Şeyh Said’in Kıyamı ve Şehadeti

Recai Yurdan

24-06-2022 22:08

Cumhuriyet’in kurulmasıyla ıslahat adı altında izlenen siyaset, halk tarafından kabul görmemiş ve buna karşılık rejim taraftarı binlerce insana baskı, zulüm ve inkar politikası uygulamıştı. 1924 yılına gelindiğinde medreseler kapatıldı, din ve vakıflar bakanlığı kapatıldı, halifeliğin kaldırılmasıyla yeni rejimin Batı’yı kendisine referans ettiğini açık şekilde beyan etmiş oldu. Ne zaman ki son damlalar bardağı taşırınca bunu gören Şeyh Said, kıyam kararı aldı ve şöyle bir fetva çıkarttı: “Rahman ve Rahim olan Allah’ın adıyla. Bizler İslam’ın ve İslam peygamberinin yücelttiği ve zalim Mustafa Kemal’in kendi eliyle kurduğu hükümetin zevale uğratacağı ve onların yeryüzünde silineceği bir zamana girmiş bulunuyoruz. Cihat etmek her Müslümana farzdır. Bu savaş, İslam’ın bu topraklarda yeniden hâkim kılınması içindir. Bu çağrı sizin Müslüman kabileniz bu büyük cihada katılması içindir. Ben bu davete içtenlikle ‘lebbeyk’ diyeceğinize inanıyorum. Ey insanlar! İslam’ı bu kâfirlerin ellerinden koruyalım. Aksi takdirde bu kâfir hükümet bizi de kendisi gibi yapacaktır. Bunun için ona cihat etmek farzdır.” Bu fetvayı bölgenin şeyhlerine ve aşiret liderlerine, elçilerinin aracılığıyla gönderdi.

Piran’da kardeşi Abdurrahman’ı ziyaret eden Şeyh Said köyün camisinden şu hutbeyi okuyordu: “Medreseler kapatıldı, din ve vakıflar bakanlığı kapatıldı ve dini mektepler milli eğitime bağlandı. Gazetelerde bir takım dinsiz yazarlar dine hakaret etmeye, peygambere dil uzatmaya cürret ediyorlar.
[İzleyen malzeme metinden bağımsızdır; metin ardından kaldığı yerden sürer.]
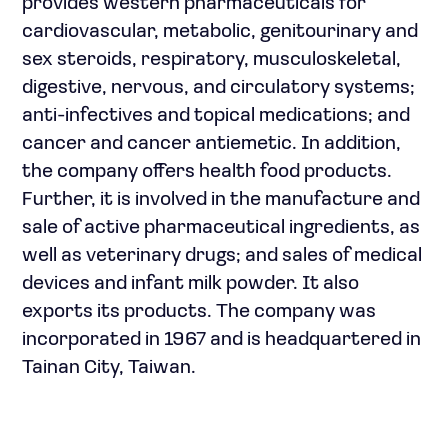
provides western pharmaceuticals for
cardiovascular, metabolic, genitourinary and
sex steroids, respiratory, musculoskeletal,
digestive, nervous, and circulatory systems;
anti-infectives and topical medications; and
cancer and cancer antiemetic. In addition,
the company offers health food products.
Further, it is involved in the manufacture and
sale of active pharmaceutical ingredients, as
well as veterinary drugs; and sales of medical
devices and infant milk powder. It also
exports its products. The company was
incorporated in 1967 and is headquartered in
Tainan City, Taiwan.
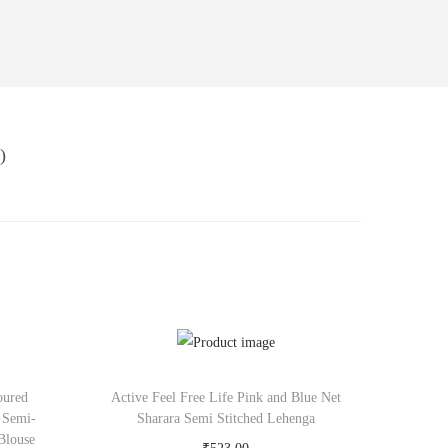
)
oured
Active Feel Free Life Pink and Blue Net
 Semi-
Sharara Semi Stitched Lehenga
Blouse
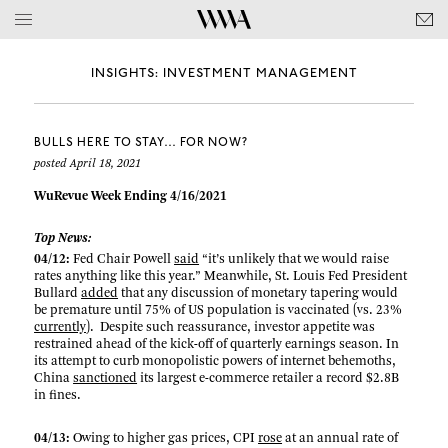
INSIGHTS: INVESTMENT MANAGEMENT
BULLS HERE TO STAY… FOR NOW?
posted April 18, 2021
WuRevue Week Ending 4/16/2021
Top News:
04/12:
Fed Chair Powell
said
“it’s unlikely that we would raise
rates anything like this year.” Meanwhile, St. Louis Fed President
Bullard
added
that any discussion of monetary tapering would
be premature until 75% of US population is vaccinated (vs. 23%
currently
). Despite such reassurance, investor appetite was
restrained ahead of the kick-off of quarterly earnings season. In
its attempt to curb monopolistic powers of internet behemoths,
China
sanctioned
its largest e-commerce retailer a record $2.8B
in fines.
04/13:
Owing to higher gas prices, CPI
rose
at an annual rate of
Bugün Allah’ın dini için ilk savaşacak olan benim” diyordu. Ne var ki Şeyh Said kıyamı elde olamayan nedenlerden ötürü zamansız başladı, altı asker kaçağı Şeyh Said’in olduğu bir sırada Piran’a sığınır; köye gelen jandarma komutanı söz konusu kaçakları ister, Şeyh Said kaçakları teslim etmek istemez. Ancak komutan bunu kabul etmez. Şeyh Abdurrahman hepsinin suçlu olmadığını belirterek, suçsuzların serbest bırakılmasını teklif edince komutan bunu kabul eder. Ne yazık ki orada jandarma kuvvetleri ile Şeyh Said’in adamları arasında çatışmalar çıkmış ve böylece kıyam başlamış olur. Bununla beraber ilk ateş eden taraf kesin olarak bilinmemektedir. Bu olayı duyan halk, hükümet görevlilerini kendi şehir ve köylerinden kovar. Şeyh Said 15 Şubat’ta Hakik köyüne girer, ertesi gün adamları Derahiniy’i (Genç) ele geçirince burası onun geçici karargâhı olur. Şeyh Said burada emirül mücahid’in ( mücahitlerin emri) sıfatıyla ilk resmi kararı göndererek kendisine bağlı kabilesinden Fakîh Hasan’ı Derahiniy, Botan, Tavas ve Silvan’ı kapsayan bölgeyi reis olarak tayin eder. Şeyh Said, söz konusu bölgeyi sağlama alınca bu sefer Diyarbakır üzerine yürür, bu arada Şeyh Abdurrahman ve Şeyh Eyyüp kuvvetlerinin yardımı ile 29 Şubat’ta Şırnak’ı ele Hani  ve Elazığ şehrine giren şeyh şerifi vali olarak atanmıştı burada hanili salih beyin büyük etkisi olmuştu urfa Siverek  kıyamında'da destek şeyh eyüp'ten gelmişti  Ardından önemli bir yerleşim yeri olan Ergani’de ele geçirilir.  Ankara hükümeti 23 Şubat 1925’de Doğu illerinde örfe dayalı hükümler çıkarır ve kıyamı bastırmak için asker gönderir. Öyle ki, Mart ayının sonlarına doğru rejimin sonu gelir gibi olmuştu. Olaylara yumuşak baktığı için Başbakan Fetih Okyar görevinden istifa ettirilir ve yerine İsmet İnönü getirilir. 2 Mart’ta İnönü hükümeti ciddi salahiyetlerle donatılıp göreve başlar.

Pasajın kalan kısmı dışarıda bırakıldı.